I'd suggest you use the 'search' funciton on the habitat forum of this M-S site ....go in using 'apples'...which likely will overwhelm you; or, type in 'Adams County', or 'ACN' or 'Morse', or 'Coldstream'.

There is a wealth of information on this site and on the QDM habitat sites and on the GardenWeb site.


----------



## riverrat606

hey thanks for all the info and places to look! I just bought some property and want to get a jump on things. I was just wondering if there was a "better" apple tree to plant for deer yards than others.

thanks to all, and keep the info comming.....

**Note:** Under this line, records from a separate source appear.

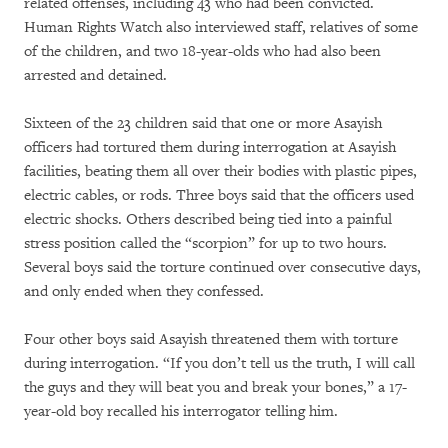
related offenses, including 43 who had been convicted.
Human Rights Watch also interviewed staff, relatives of some
of the children, and two 18-year-olds who had also been
arrested and detained.
Sixteen of the 23 children said that one or more Asayish
officers had tortured them during interrogation at Asayish
facilities, beating them all over their bodies with plastic pipes,
electric cables, or rods. Three boys said that the officers used
electric shocks. Others described being tied into a painful
stress position called the “scorpion” for up to two hours.
Several boys said the torture continued over consecutive days,
and only ended when they confessed.
Four other boys said Asayish threatened them with torture
during interrogation. “If you don’t tell us the truth, I will call
the guys and they will beat you and break your bones,” a 17-
year-old boy recalled his interrogator telling him.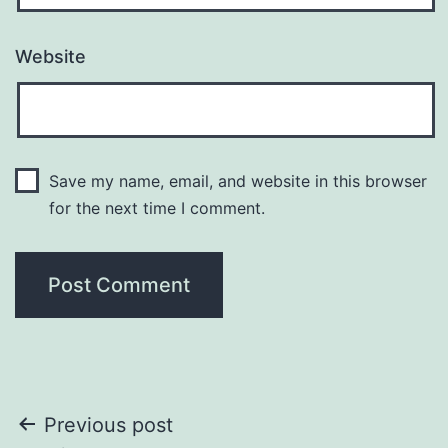
Website
Save my name, email, and website in this browser
for the next time I comment.
Post
Previous post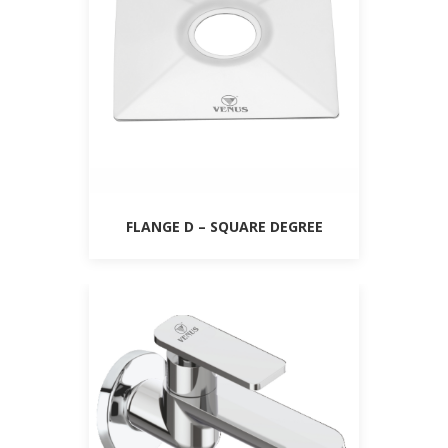
FLANGE D – SQUARE DEGREE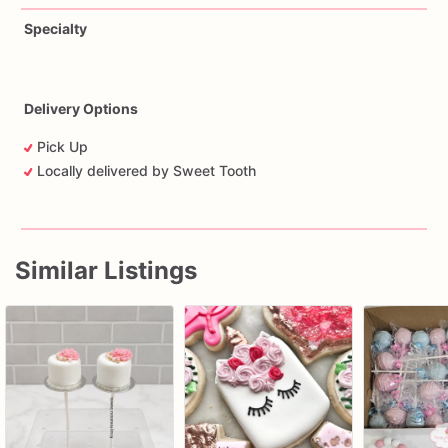
Specialty
Delivery Options
Pick Up
Locally delivered by Sweet Tooth
Similar Listings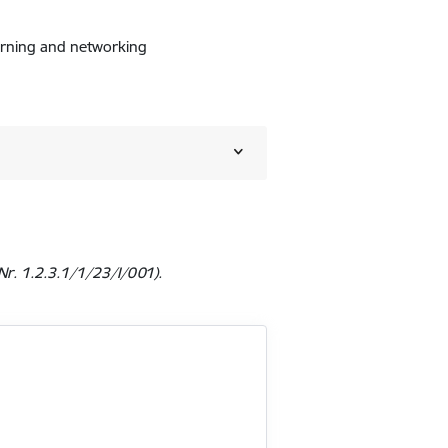
learning and networking
r. 1.2.3.1/1/23/I/001).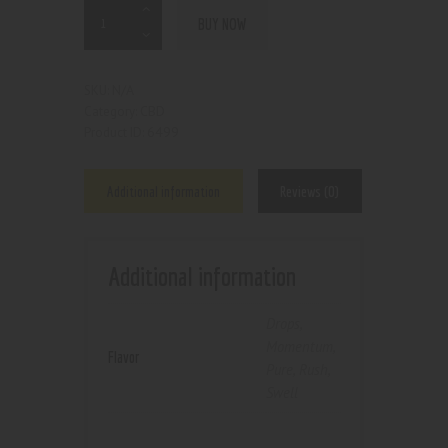
BUY NOW
N/A
SKU:
CBD
Category:
6499
Product ID:
Additional information
Reviews (0)
Additional information
Drops
,
Momentum
,
Flavor
Pure
,
Rush
,
Swell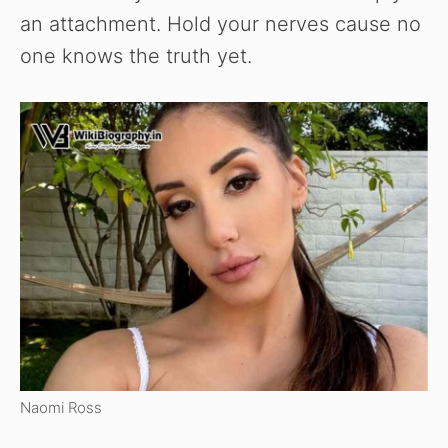
an attachment. Hold your nerves cause no
one knows the truth yet.
Naomi Ross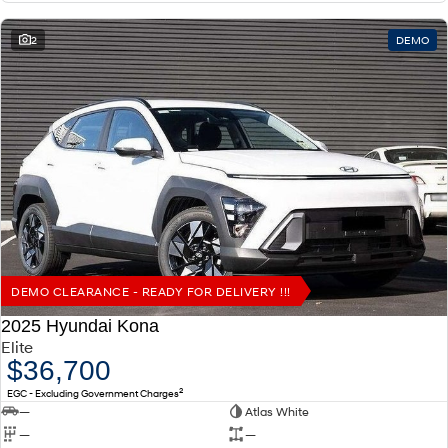
2
DEMO
DEMO CLEARANCE - READY FOR DELIVERY !!!
2025 Hyundai Kona
Elite
$36,700
2
EGC - Excluding Government Charges
—
Atlas White
—
—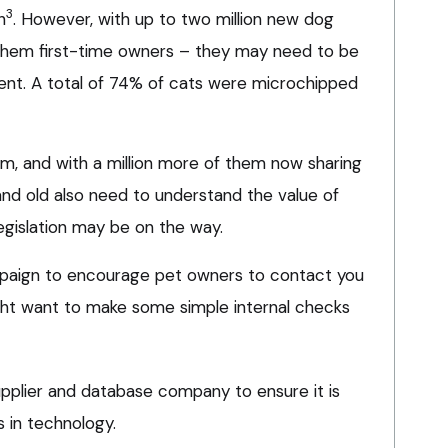
3
h
. However, with up to two million new dog
them first-time owners – they may need to be
ent. A total of 74% of cats were microchipped
am, and with a million more of them now sharing
d old also need to understand the value of
legislation may be on the way.
paign to encourage pet owners to contact you
ght want to make some simple internal checks
pplier and database company to ensure it is
 in technology.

p.s. anyone have a tractor to sell?!!!


----------



## sandbur6

I like the crab apples along with some bigger apples. Keep your eyes open for blooming trees in the spring in your area. If they have an apple that you like, collect some seed and see what grows. 

The seedlilng won't be exactly like the mother tree, but you can get some interesting crab apples.

The native crab apples seem like less work to me.


----------



## duckhunterr13

the arbor day foundation website is a great tool and also sell 10 trees for ten bucks although they are small and bare root and should be groomed for a year or two before relocation


----------



## Direwolfe

If you're willing to wait another year or so you can start your own this year. You can still get seeds from apples at the market and start them this spring. Do a search in the Whitetail habitat section for starting apple seedlings.


----------



## sourdough44

I would start with a few of the larger crab apples. I like the Dolgo crab apple but there are a few others that have the almost golf ball size fruit. There are hardy & fairly resistant to problems. Be sure & protect the tree well whatever you plant, trunk wrap & a cage.


----------